Audits & bug bounty
ClearPortX contracts will be audited by recognized Daml and DeFi security firms before any mainnet deployment. This page will be updated as audits complete and reports become public.
Audit status
Section titled “Audit status”| Module | Auditor | Status | Report |
|---|---|---|---|
| DLMM Exchange | TBD | Scoping | — |
| Money market | TBD | Pre-scoping | — |
| CPX Staking | TBD | Pre-scoping | — |
Responsible disclosure
Section titled “Responsible disclosure”We operate a responsible-disclosure policy.

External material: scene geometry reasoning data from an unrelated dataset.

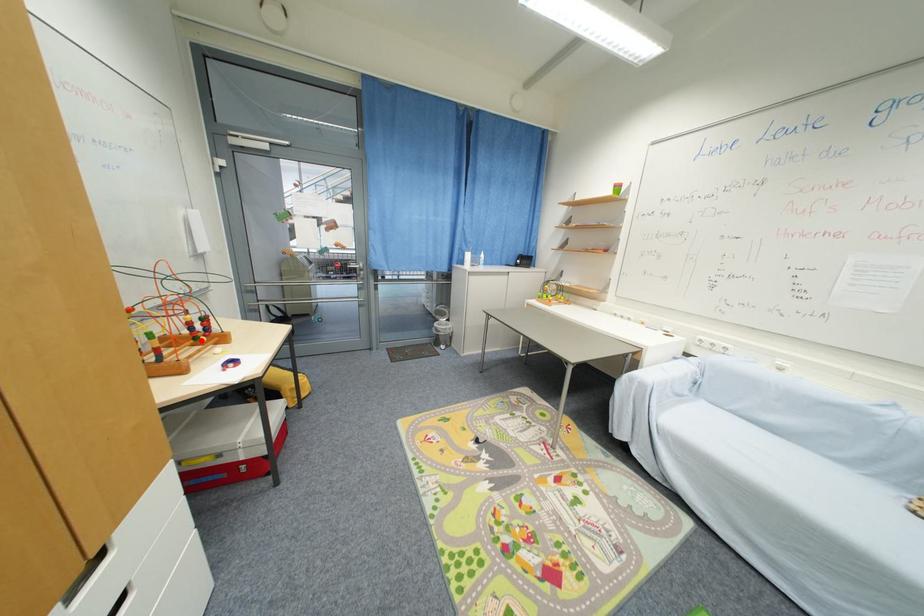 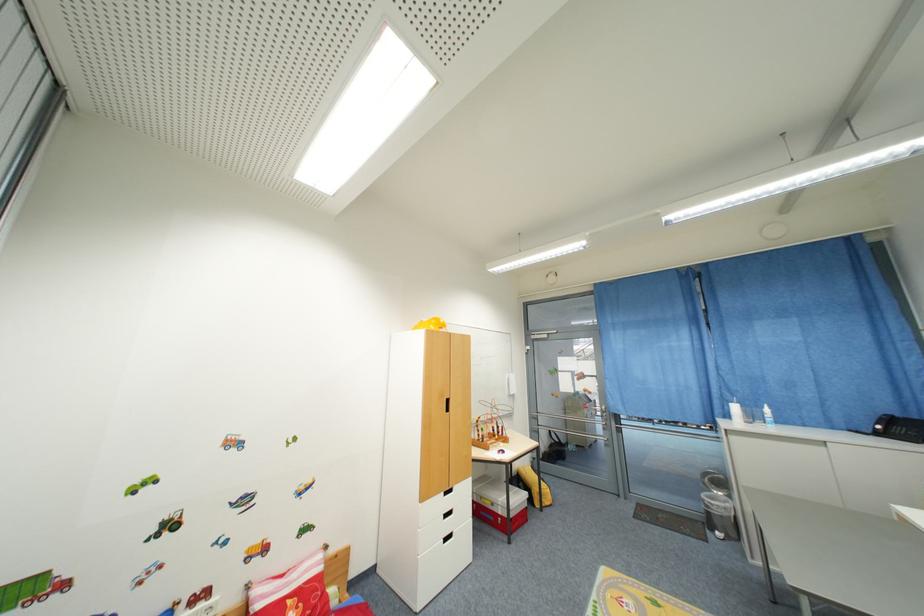 Question: I am providing you with two images of the same scene from different viewpoints. In image1, a red point is highlighted. Considering the same 3D point in image2, which of the following is correct?

Choices:
 (A) It is closer
 (B) It is farther

Answer: (B) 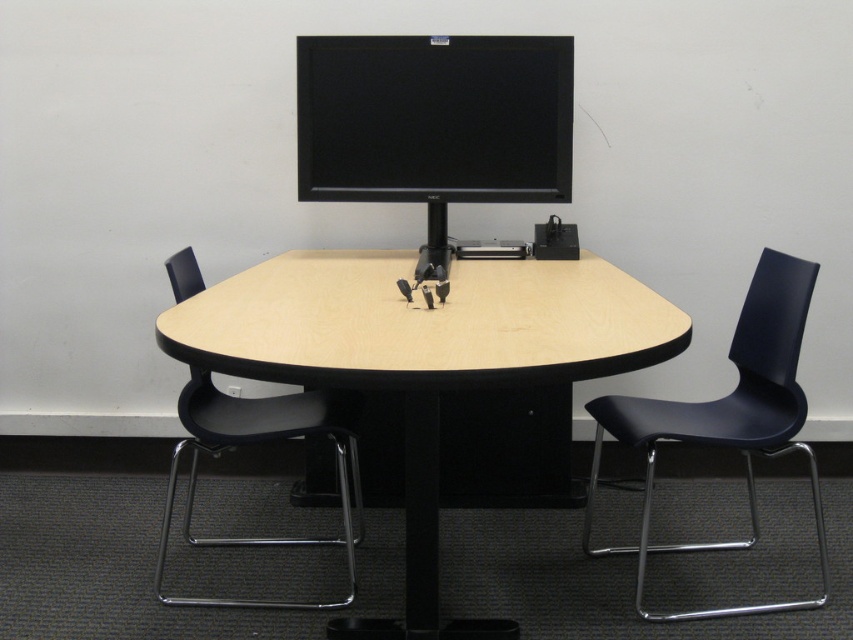 Question: Which object is the closest to the black matte monitor at upper center?

Choices:
 (A) black plastic swivel chair at lower left
 (B) light wood/black plastic computer desk at center

Answer: (B)

Question: Among these objects, which one is nearest to the camera?

Choices:
 (A) black plastic swivel chair at lower left
 (B) black plastic chair at right
 (C) black matte monitor at upper center
 (D) light wood/black plastic computer desk at center

Answer: (D)

Question: Does light wood/black plastic computer desk at center appear under black plastic swivel chair at lower left?

Choices:
 (A) yes
 (B) no

Answer: (B)

Question: Considering the relative positions of black plastic chair at right and black plastic swivel chair at lower left in the image provided, where is black plastic chair at right located with respect to black plastic swivel chair at lower left?

Choices:
 (A) right
 (B) left

Answer: (A)

Question: Does light wood/black plastic computer desk at center appear on the right side of black plastic swivel chair at lower left?

Choices:
 (A) yes
 (B) no

Answer: (A)

Question: Which point is farther to the camera?

Choices:
 (A) (166, 268)
 (B) (421, 525)
 (C) (666, 419)

Answer: (A) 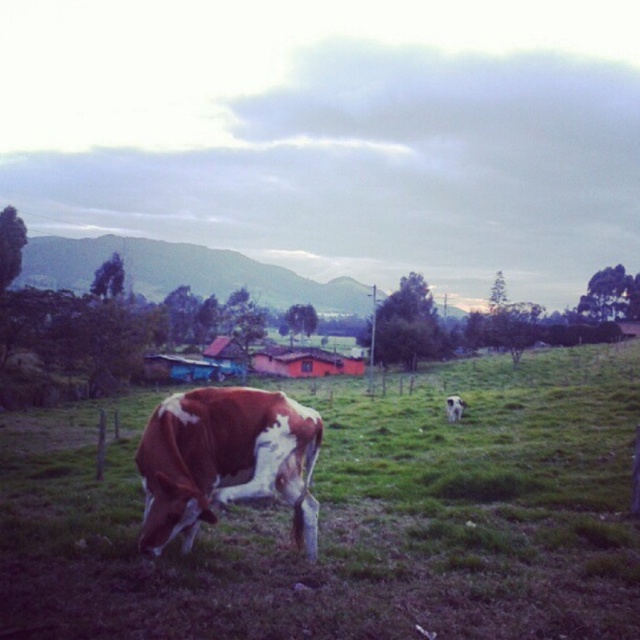 Question: Observing the image, what is the correct spatial positioning of brown speckled cow at lower left in reference to white fur at center?

Choices:
 (A) right
 (B) left

Answer: (B)

Question: Does brown speckled cow at lower left have a greater width compared to brown speckled cow at center?

Choices:
 (A) yes
 (B) no

Answer: (A)

Question: Based on their relative distances, which object is nearer to the white fur at center?

Choices:
 (A) brown speckled cow at center
 (B) brown speckled cow at lower left

Answer: (B)

Question: Is brown speckled cow at lower left below brown speckled cow at center?

Choices:
 (A) no
 (B) yes

Answer: (B)

Question: Which of the following is the closest to the observer?

Choices:
 (A) brown speckled cow at lower left
 (B) brown speckled cow at center
 (C) white fur at center

Answer: (A)

Question: Which is farther from the brown speckled cow at center?

Choices:
 (A) white fur at center
 (B) brown speckled cow at lower left

Answer: (B) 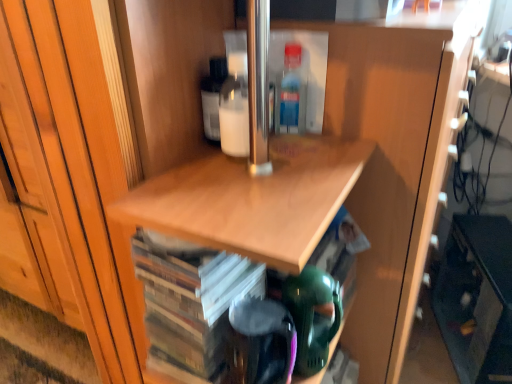 Question: Is translucent plastic bottle at upper center in front of or behind wooden cd case at center in the image?

Choices:
 (A) front
 (B) behind

Answer: (B)

Question: Does point (284, 92) appear closer or farther from the camera than point (154, 304)?

Choices:
 (A) farther
 (B) closer

Answer: (A)

Question: Which object is positioned farthest from the matte black cabinet at lower right?

Choices:
 (A) translucent plastic bottle at upper center
 (B) wooden cd case at center

Answer: (A)

Question: Which is farther from the matte black cabinet at lower right?

Choices:
 (A) wooden cd case at center
 (B) translucent plastic bottle at upper center

Answer: (B) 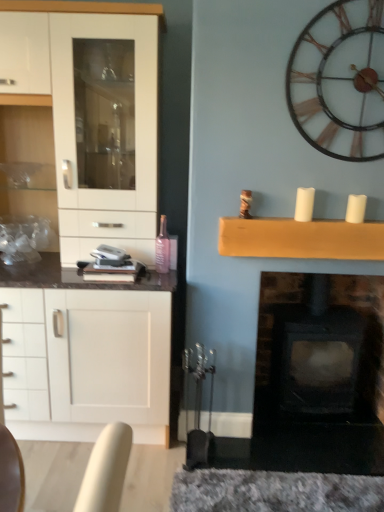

If you believe you have found a security vulnerability in any ClearPortX contract, script, or infrastructure component, please report it privately before sharing publicly.
Contact: security@clearportx.com
Please include:
- A clear description of the vulnerability
- Reproduction steps or proof-of-concept where possible
- Your preferred contact method for follow-up
- Any suggested fix or mitigation
We will acknowledge receipt within 48 hours and work with you on disclosure timing. Verified critical vulnerabilities are eligible for bounty payouts.
Bug bounty
Section titled “Bug bounty”A formal bug-bounty program with published payout tiers will launch alongside our first mainnet deployment. Until then, we pay fair and timely bounties on a discretionary basis for valid reports.